Each Boolean controls a named feature — for example, whether Apache can connect to
a database, whether FTP can read home directories, or whether HTTPD can use NFS.
Administrators flip these switches using setsebool and inspect them
with getsebool and semanage boolean. Boolean management
is a core RHCSA exam skill.
Learning Objectives
- Explain what SELinux Booleans are and why they exist — Describe how Booleans provide administrator-accessible policy adjustments without requiring policy recompilation
- List and search Booleans with getsebool and semanage boolean — Display all Booleans, filter by service or function, and read the description to identify the correct Boolean for a task
-
Enable and disable Booleans with setsebool —
Use
setseboolto change a Boolean at runtime and persistently with the-Pflag -
Identify the correct Boolean and verify changes —
Use
semanage boolean -ldescriptions to choose the right Boolean, and verify changes withgetsebool
What are SELinux Booleans?
SELinux Booleans are named on/off switches built into the SELinux policy that enable or disable specific access permissions for services.

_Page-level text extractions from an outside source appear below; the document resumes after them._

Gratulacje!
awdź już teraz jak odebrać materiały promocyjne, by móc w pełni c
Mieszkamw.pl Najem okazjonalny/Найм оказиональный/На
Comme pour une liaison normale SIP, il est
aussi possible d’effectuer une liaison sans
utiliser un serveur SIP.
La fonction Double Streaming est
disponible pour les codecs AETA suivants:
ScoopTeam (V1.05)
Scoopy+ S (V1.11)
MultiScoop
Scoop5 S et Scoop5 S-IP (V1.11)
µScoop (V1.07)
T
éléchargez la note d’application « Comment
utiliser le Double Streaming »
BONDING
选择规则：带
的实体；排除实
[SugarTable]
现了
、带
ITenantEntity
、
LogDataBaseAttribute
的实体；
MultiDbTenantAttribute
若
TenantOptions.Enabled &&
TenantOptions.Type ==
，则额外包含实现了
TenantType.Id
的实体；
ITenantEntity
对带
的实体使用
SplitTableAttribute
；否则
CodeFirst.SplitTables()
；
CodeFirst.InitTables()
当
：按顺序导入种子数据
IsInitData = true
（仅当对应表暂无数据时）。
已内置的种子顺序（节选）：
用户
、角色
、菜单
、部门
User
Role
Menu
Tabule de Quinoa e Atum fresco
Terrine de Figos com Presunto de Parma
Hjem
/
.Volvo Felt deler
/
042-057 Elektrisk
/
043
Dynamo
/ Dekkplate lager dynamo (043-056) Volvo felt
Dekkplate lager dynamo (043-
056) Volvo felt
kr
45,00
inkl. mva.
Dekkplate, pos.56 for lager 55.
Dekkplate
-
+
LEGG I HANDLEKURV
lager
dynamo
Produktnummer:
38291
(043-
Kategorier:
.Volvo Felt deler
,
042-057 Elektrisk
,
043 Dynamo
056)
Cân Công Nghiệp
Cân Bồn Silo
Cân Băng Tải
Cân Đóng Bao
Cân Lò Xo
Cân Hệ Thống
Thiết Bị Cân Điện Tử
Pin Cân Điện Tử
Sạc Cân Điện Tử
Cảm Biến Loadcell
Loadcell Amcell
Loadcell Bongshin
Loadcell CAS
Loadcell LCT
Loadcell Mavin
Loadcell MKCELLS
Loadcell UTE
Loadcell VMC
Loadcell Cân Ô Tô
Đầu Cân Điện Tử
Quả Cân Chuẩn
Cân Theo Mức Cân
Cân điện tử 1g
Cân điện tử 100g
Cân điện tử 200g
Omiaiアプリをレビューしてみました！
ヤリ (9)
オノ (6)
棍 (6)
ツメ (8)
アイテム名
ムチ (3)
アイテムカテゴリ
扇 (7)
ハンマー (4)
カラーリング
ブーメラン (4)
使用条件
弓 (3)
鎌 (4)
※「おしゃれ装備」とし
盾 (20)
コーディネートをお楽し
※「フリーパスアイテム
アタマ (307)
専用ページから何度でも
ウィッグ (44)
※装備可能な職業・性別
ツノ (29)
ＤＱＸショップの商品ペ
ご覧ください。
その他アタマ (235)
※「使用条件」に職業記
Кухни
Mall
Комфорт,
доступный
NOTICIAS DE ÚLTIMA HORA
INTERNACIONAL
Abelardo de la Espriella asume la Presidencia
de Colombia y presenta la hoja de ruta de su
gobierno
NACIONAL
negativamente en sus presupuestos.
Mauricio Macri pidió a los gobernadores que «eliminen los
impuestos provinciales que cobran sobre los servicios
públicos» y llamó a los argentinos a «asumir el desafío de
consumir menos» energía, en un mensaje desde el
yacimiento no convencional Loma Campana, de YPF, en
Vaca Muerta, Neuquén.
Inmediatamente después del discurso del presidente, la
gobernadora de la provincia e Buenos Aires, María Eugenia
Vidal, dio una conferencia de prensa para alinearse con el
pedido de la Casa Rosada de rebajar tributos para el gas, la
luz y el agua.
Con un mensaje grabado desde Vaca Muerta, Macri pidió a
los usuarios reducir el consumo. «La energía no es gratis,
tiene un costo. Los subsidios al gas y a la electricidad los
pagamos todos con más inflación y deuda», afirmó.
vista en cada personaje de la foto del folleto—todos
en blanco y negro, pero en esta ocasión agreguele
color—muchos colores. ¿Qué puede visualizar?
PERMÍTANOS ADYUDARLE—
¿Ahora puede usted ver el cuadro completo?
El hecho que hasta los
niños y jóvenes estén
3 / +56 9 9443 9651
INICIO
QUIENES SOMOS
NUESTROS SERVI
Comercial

- Each Boolean controls a specific behaviour — e.g.,
httpd_can_network_connect_dballows Apache to make network connections to database ports - Booleans have two states: on (permission granted) and off (permission denied)
- Changes can be runtime (immediate, lost on reboot) or persistent (written to disk, survives reboot)
- There are hundreds of Booleans — one for nearly every service-to-service interaction that an administrator might legitimately need to enable
- Booleans are the safest way to expand SELinux permissions because they are pre-vetted by Red Hat security engineers
Booleans are compiled into the policy as optional rules that can be switched on or off. They are safer than writing custom policy modules because the rules have been reviewed by Red Hat. Use Booleans before considering custom policy modules.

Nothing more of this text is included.